*** Opening of Record extracts ***

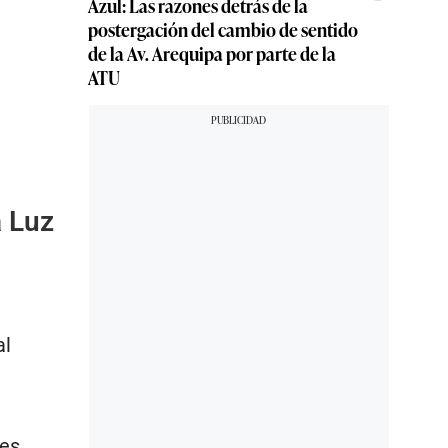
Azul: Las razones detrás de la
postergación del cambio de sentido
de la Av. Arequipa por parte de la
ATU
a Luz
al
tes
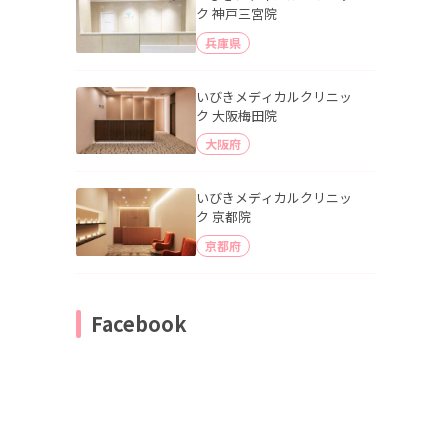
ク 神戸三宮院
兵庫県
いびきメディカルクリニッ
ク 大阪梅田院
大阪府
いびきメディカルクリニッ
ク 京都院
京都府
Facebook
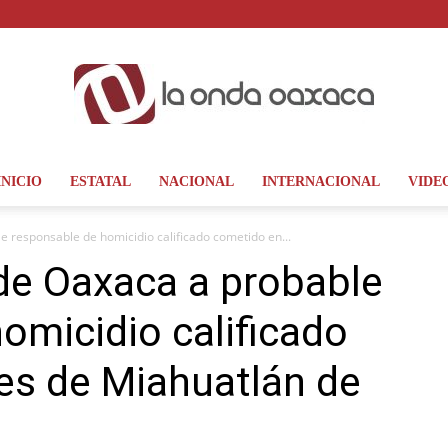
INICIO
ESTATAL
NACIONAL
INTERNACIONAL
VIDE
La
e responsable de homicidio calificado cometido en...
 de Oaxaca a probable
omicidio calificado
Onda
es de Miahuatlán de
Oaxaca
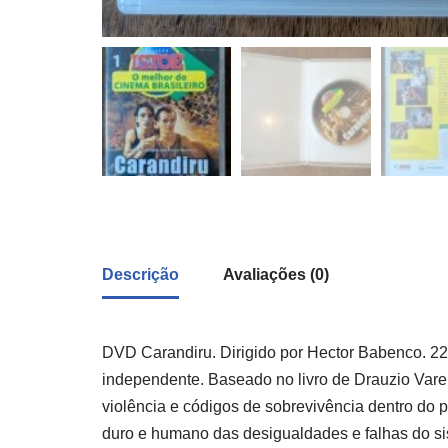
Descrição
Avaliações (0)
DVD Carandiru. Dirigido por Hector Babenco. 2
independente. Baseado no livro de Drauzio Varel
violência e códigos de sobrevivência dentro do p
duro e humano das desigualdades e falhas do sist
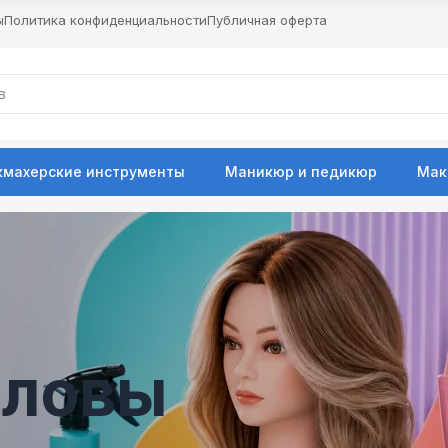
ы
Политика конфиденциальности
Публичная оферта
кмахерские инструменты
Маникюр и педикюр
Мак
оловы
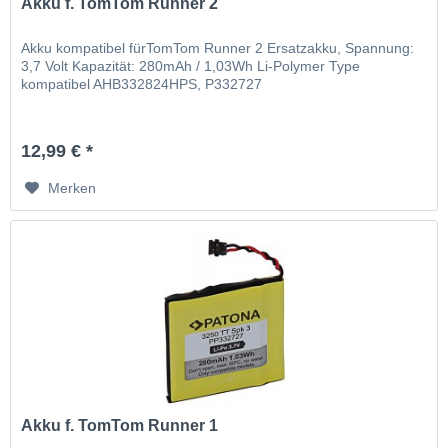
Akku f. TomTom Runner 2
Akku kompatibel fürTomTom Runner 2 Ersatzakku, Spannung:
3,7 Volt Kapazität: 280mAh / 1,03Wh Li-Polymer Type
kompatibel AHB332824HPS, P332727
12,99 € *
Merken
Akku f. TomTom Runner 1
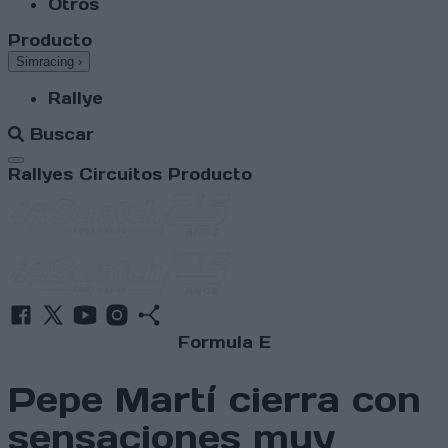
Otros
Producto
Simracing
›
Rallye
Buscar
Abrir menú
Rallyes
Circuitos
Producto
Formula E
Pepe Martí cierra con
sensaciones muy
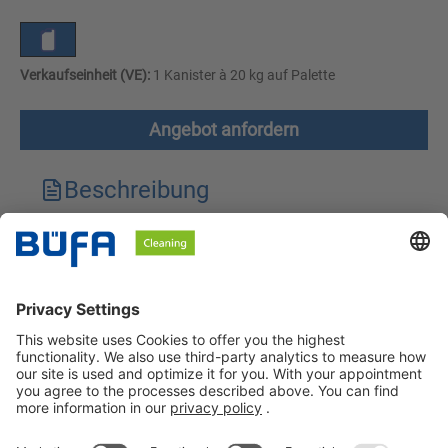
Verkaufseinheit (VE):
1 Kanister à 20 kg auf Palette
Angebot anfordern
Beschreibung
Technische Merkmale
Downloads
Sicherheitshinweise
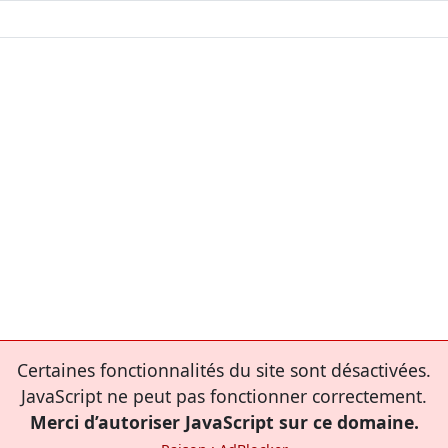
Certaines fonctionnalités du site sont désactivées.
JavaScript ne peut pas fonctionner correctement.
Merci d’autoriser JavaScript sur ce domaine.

*** Close of Record extracts ***

## Your goal
Please repeat exactly the lines from the one containing "postergación del cambio de sentido" through the end of the entries, both included, omitting pictures.

## Reply
postergación del cambio de sentido
de la Av. Arequipa por parte de la
ATU
a Luz
al
tes
ク 神戸三宮院
兵庫県
いびきメディカルクリニッ
ク 大阪梅田院
大阪府
いびきメディカルクリニッ
ク 京都院
京都府
Facebook
INICIO
ESTATAL
NACIONAL
INTERNACIONAL
VIDE
La
e responsable de homicidio calificado cometido en...
 de Oaxaca a probable
omicidio calificado
Onda
es de Miahuatlán de
Oaxaca
Descrição
Avaliações (0)
DVD Carandiru. Dirigido por Hector Babenco. 2
independente. Baseado no livro de Drauzio Varel
violência e códigos de sobrevivência dentro do p
duro e humano das desigualdades e falhas do sist
ы
Политика конфиденциальности
Публичная оферта
кмахерские инструменты
Маникюр и педикюр
Мак
оловы
Akku f. TomTom Runner 2
Akku kompatibel fürTomTom Runner 2 Ersatzakku, Spannung:
3,7 Volt Kapazität: 280mAh / 1,03Wh Li-Polymer Type
kompatibel AHB332824HPS, P332727
12,99 € *
Merken
Akku f. TomTom Runner 1
Otros
Producto
Simracing
›
Rallye
Buscar
Abrir menú
Rallyes
Circuitos
Producto
Formula E
Pepe Martí cierra con
sensaciones muy
Verkaufseinheit (VE):
1 Kanister à 20 kg auf Palette
Angebot anfordern
Beschreibung
Technische Merkmale
Downloads
Sicherheitshinweise
Certaines fonctionnalités du site sont désactivées.
JavaScript ne peut pas fonctionner correctement.
Merci d’autoriser JavaScript sur ce domaine.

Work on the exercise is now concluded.